Although recent advancements in pancreatic cancer treatment have led to more effective systemic therapy, pancreatic ductal adenocarcinoma (PDAC) remains associated with a 5-year survival of about 10%.1 For patients with resectable, non-metastasized disease, pancreatic resection combined with (neo)adjuvant systemic therapy is considered the most optimal treatment strategy.2,3 However, even after resection and (neo)adjuvant chemotherapy, oncological outcomes remain unsatisfactory, with a median overall survival (OS) of only 22 months.3

The prognosis of PDAC strongly depends on various pathological factors of the surgical specimen, including tumor size and metastatic lymph nodes, as well as any distant metastases.4,5,6,7,8,9 Consequently, staging after surgery is important for accurate survival predictions, to guide the direction of treatment strategies and to inform patients on their prognosis.10,11 To describe the extent of disease progression in patients with different types of cancer, the American Joint Committee on Cancer (AJCC) TNM staging system is commonly used.12,13 In 2018, the 8th edition of the AJCC TNM classification for PDAC was introduced, which resulted in adjustments regarding primary tumor (T) and regional lymph node (N) stage.

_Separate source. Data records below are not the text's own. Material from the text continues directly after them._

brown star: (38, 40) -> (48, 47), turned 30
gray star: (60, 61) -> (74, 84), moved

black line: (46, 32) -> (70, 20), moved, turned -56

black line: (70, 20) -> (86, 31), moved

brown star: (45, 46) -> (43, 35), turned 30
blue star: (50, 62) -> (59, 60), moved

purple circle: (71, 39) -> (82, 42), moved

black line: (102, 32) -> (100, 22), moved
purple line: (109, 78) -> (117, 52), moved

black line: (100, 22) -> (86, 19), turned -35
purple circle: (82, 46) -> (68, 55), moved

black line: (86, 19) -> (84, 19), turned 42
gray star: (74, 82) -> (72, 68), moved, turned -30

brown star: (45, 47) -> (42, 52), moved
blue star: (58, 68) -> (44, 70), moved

The T3 stage, previously defined as ‘tumor extension beyond the pancreas’, was changed to ‘tumors > 4 cm’, as the former definition could be interpreted differently by pathologists and lacked prognostic correlation.12,13,14 The extent of nodal involvement was subdivided from N1 ‘regional lymph node metastasis’ into N1 ‘metastases in 1–3 regional lymph nodes’, and N2 ‘metastases in ≥ 4 regional lymph nodes’.12,13

The 8th edition of the AJCC TNM classification has been previously validated in high-volume pancreatic centers15,16,17,18,19,20,21,22,23,24,25,26; however, the general applicability of the revised classification, in particular to low-volume centers, remains unclear. To this purpose, validation in a nationwide setting is desired. In addition, four recent studies have proposed further modifications of the 8th TNM classification, suggesting increased discriminative power.20,21,22,23,24,25,26 Furthermore, a subdivision of N stage based on metastatic lymph node ratio (LNR), accounting for the total number of examined lymph nodes, was suggested for a more accurate prediction of survival.24,27

This study aims to evaluate and further improve the prognostic value and general applicability of the 8th TNM staging system for PDAC and proposed modifications in a nationwide, unselected cohort of patients.

Methods

Study Design

A nationwide, multicenter observational cohort study was conducted in all 16 centers for pancreatic cancer surgery in The Netherlands. Included were all patients who underwent resection of histologically proven PDAC between 2014 and 2016, as registered in the nationwide, mandatory, prospective Dutch Pancreatic Cancer Audit (DPCA).28,29 Exclusion criteria were macroscopic irradical resection (R2 resection) and death within 90 days after resection. Furthermore, patients who received neoadjuvant treatment were excluded, considering that consensus on optimal pathology assessment after neoadjuvant chemo(radio)therapy is lacking and may thus influence TNM staging.30 Patients with T4 tumors were also excluded, as stage T4 indicates unresectable tumors according to the most recent AJCC definition due to arterial tumor involvement.13,20 Moreover, the majority of these patients were considered to have locally advanced disease and were therefore initially treated with neoadjuvant chemotherapy.31

Data Collection

After approval from the Dutch Pancreatic Cancer Group Scientific Committee, prospective baseline and perioperative data were retrieved from the clinical audit.32 The Charlson Age-Comorbidity Index (CACI) was calculated using the MDCalc CCI calculator.33 No data on race or ethnicity of study participants were obtained, as these data are not available in the DPCA. Survival data were retrieved from the patients’ hospital record. In addition, histopathological reports were obtained to collect detailed pathology data retrospectively. This information was used to assess T, N, and TNM stages according to the 7th and 8th AJCC definitions, based on tumor size, tumor extension, and lymph node involvement.12,13 Tumor size comprised the maximal tumor diameter in centimeters as mentioned in the pathology evaluation report, preferably measured microscopically. Resections were considered margin-positive if tumor cells were present within 1 mm of each microscopically assessed margin, apart from the anterior margin.34 The LNR was calculated by dividing the number of positive lymph nodes by the total number of lymph nodes examined. In case of uncertainty, an expert pancreatic cancer pathologist was consulted.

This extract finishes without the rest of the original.